◆ Task prompt
Every record that follows should be written out again without any change.
══ Data supplied ══
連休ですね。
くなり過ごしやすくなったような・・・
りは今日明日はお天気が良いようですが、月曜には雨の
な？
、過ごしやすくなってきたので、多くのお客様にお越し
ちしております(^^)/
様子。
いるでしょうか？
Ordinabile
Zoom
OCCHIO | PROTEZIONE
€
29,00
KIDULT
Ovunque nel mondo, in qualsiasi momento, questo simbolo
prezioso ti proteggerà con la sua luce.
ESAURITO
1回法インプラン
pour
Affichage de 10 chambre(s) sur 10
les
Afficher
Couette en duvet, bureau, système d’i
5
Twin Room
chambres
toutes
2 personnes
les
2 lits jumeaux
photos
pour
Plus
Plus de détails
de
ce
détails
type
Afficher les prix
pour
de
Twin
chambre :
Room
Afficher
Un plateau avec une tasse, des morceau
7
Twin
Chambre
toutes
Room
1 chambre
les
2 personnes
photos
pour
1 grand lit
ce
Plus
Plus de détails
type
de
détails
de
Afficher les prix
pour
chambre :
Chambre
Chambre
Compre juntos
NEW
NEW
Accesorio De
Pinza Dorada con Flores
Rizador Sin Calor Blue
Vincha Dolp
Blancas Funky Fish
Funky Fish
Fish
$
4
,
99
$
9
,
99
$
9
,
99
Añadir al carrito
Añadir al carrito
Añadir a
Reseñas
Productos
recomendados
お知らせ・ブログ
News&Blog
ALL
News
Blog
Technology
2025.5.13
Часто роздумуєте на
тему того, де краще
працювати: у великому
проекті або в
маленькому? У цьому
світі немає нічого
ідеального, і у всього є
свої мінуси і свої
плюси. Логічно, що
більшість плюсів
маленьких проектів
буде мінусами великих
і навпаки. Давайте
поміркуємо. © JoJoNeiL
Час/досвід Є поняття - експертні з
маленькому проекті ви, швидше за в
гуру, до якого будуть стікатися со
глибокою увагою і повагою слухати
═══
◆ Answer to this task
連休ですね。
くなり過ごしやすくなったような・・・
りは今日明日はお天気が良いようですが、月曜には雨の
な？
、過ごしやすくなってきたので、多くのお客様にお越し
ちしております(^^)/
様子。
いるでしょうか？
Ordinabile
Zoom
OCCHIO | PROTEZIONE
€
29,00
KIDULT
Ovunque nel mondo, in qualsiasi momento, questo simbolo
prezioso ti proteggerà con la sua luce.
ESAURITO
1回法インプラン
pour
Affichage de 10 chambre(s) sur 10
les
Afficher
Couette en duvet, bureau, système d’i
5
Twin Room
chambres
toutes
2 personnes
les
2 lits jumeaux
photos
pour
Plus
Plus de détails
de
ce
détails
type
Afficher les prix
pour
de
Twin
chambre :
Room
Afficher
Un plateau avec une tasse, des morceau
7
Twin
Chambre
toutes
Room
1 chambre
les
2 personnes
photos
pour
1 grand lit
ce
Plus
Plus de détails
type
de
détails
de
Afficher les prix
pour
chambre :
Chambre
Chambre
Compre juntos
NEW
NEW
Accesorio De
Pinza Dorada con Flores
Rizador Sin Calor Blue
Vincha Dolp
Blancas Funky Fish
Funky Fish
Fish
$
4
,
99
$
9
,
99
$
9
,
99
Añadir al carrito
Añadir al carrito
Añadir a
Reseñas
Productos
recomendados
お知らせ・ブログ
News&Blog
ALL
News
Blog
Technology
2025.5.13
Часто роздумуєте на
тему того, де краще
працювати: у великому
проекті або в
маленькому? У цьому
світі немає нічого
ідеального, і у всього є
свої мінуси і свої
плюси. Логічно, що
більшість плюсів
маленьких проектів
буде мінусами великих
і навпаки. Давайте
поміркуємо. © JoJoNeiL
Час/досвід Є поняття - експертні з
маленькому проекті ви, швидше за в
гуру, до якого будуть стікатися со
глибокою увагою і повагою слухати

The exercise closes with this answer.